TASK ITEM: Pull out every line below holding the word "strategy".

EXCERPTED DATA:
________

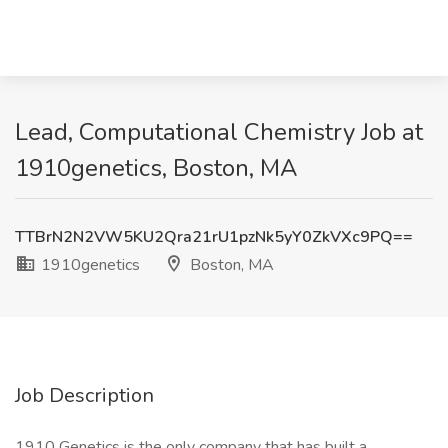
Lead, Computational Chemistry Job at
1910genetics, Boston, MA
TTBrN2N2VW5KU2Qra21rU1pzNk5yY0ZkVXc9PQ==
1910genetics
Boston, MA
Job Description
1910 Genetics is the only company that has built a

________

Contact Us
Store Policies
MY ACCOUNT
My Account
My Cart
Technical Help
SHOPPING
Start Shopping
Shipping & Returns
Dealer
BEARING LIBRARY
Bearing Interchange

________

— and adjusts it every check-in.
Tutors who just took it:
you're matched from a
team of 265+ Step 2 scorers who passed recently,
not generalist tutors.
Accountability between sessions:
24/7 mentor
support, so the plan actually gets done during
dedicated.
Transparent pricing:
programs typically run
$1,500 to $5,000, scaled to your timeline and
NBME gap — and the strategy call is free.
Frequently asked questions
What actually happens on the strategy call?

________

ANSWER SECTION:
NBME gap — and the strategy call is free.
What actually happens on the strategy call?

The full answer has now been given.